Seit circa 350 Jahren reist die Zirkusfamilie ganzjährig durch Norddeutschland. In den 60er Jahren spielte man noch in Rundleinwänden ohne Dach, weiß Karin Belly zu berichten. „Publik spielen“ nannte sich das. „Aber es ist ein Irrtum, anzunehmen, im (inzwischen bedachten) Zelt sei es im Sommer heiß“, fügt sie hinzu. Das gelte nur für die Artisten, die unter dem Scheinwerferlicht ihre Vorstellung geben. 1985 erfolgte die Teilung des großen Circus Belly in zwei kleine, getrennt voneinander agierende Unternehmen.

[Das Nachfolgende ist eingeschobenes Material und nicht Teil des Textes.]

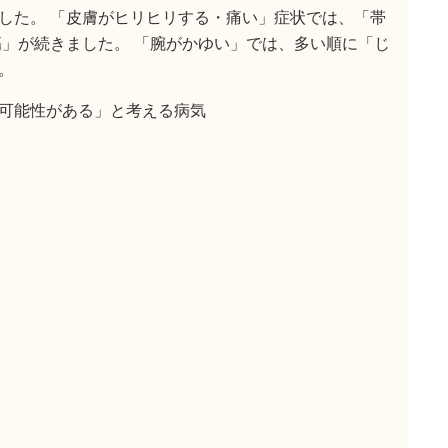
した。 「皮膚がヒリヒリする・痛い」症状では、「帯
傷」が続きました。 「腕がかゆい」では、多い順に「じ
。
可能性がある」と考える病気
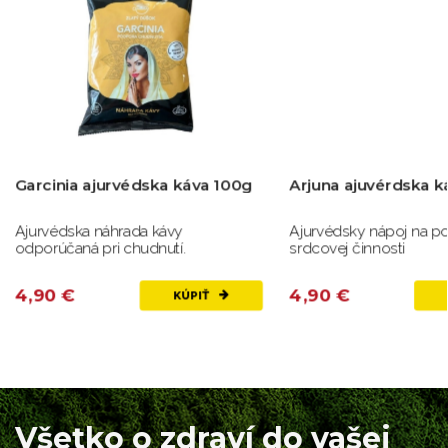
Garcinia ajurvédska káva 100g
Arjuna ajuvérdska k
Ajurvédska náhrada kávy
Ajurvédsky nápoj na p
odporúčaná pri chudnutí.
srdcovej činnosti
4,90 €
4,90 €
KÚPIŤ
Všetko o zdraví do vašej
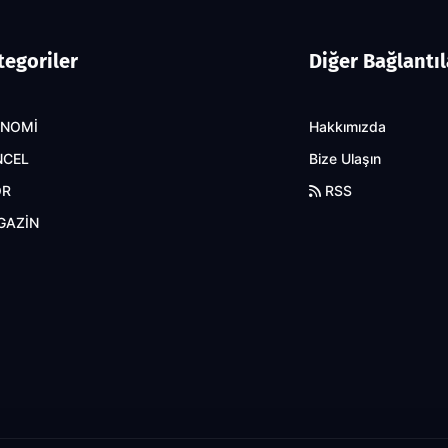
tegoriler
Diğer Bağlantıl
ONOMİ
Hakkımızda
NCEL
Bize Ulaşın
OR
RSS
GAZİN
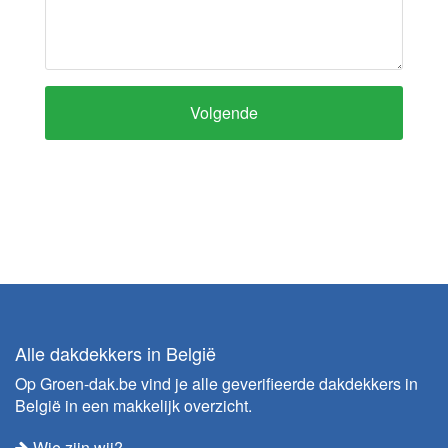
Volgende
Alle dakdekkers in België
Op Groen-dak.be vind je alle geverifieerde dakdekkers in
België in een makkelijk overzicht.
Wie zijn wij?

Familie wird hier groß geschrieben, das merkt man, wenn man das Zirkusgelände betritt. Die eingeschworene und aufeinander angewiesene Gemeinschaft bildet ihren eigenen Nachwuchs selber aus. Auch die Tiere – bei Karin Belly überwiegend Pferde, Kamele und Lamas, jedoch keine Raubkatzen – stammen in der Regel aus eigener Zucht oder werden von Zoos gekauft. Der zur Zeit in Bremen gastierende, andere Circus Belly, hat dagegen Raubkatzen. Die Auflagen zur Haltung sind hoch.
Trotz der Sommerzeit, für viele Familien auch Ferienzeit, hofft die Zirkusleitung, dass viele Besucher ab heute bis einschließlich Sonntag den Weg in die Manege am Wildeshauser Westring (direkt bei einer Tankstelle) finden werden. Die Zeiten seien härter geworden, erklärt die Zirkusdirektorin, auch wenn das Ordnungsamt Wildeshausen diesmal wieder sehr zuvorkommend gewesen sei. Viele öffentliche Zirkusplätze gäbe es nicht mehr, die meisten Stellplätze seien von privat. Aber sie sei optimistisch, dass sie ihren Gästen auch weiterhin ein buntes Programm bieten kann.